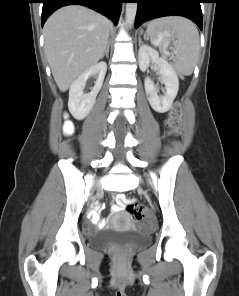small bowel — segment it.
I'll list each match as a JSON object with an SVG mask.
<instances>
[{
	"mask_svg": "<svg viewBox=\"0 0 239 296\" xmlns=\"http://www.w3.org/2000/svg\"><path fill=\"white\" fill-rule=\"evenodd\" d=\"M126 201V196L123 194H120L117 196V204L113 206V211L114 212H118L122 209L124 202ZM90 219L92 221L93 224L95 225H101L102 224V220L98 214L97 211H92L90 213Z\"/></svg>",
	"mask_w": 239,
	"mask_h": 296,
	"instance_id": "c3829d8e",
	"label": "small bowel"
}]
</instances>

__Description of the task__. The listing should be transcribed exactly. No picture is to appear in the transcription.

__The answer__.
small bowel — segment it.
I'll list each match as a JSON object with an SVG mask.
<instances>
[{
	"mask_svg": "<svg viewBox=\"0 0 239 296\" xmlns=\"http://www.w3.org/2000/svg\"><path fill=\"white\" fill-rule=\"evenodd\" d=\"M126 201V196L123 194H120L117 196V204L113 206V211L114 212H118L122 209L124 202ZM90 219L92 221L93 224L95 225H101L102 224V220L98 214L97 211H92L90 213Z\"/></svg>",
	"mask_w": 239,
	"mask_h": 296,
	"instance_id": "c3829d8e",
	"label": "small bowel"
}]
</instances>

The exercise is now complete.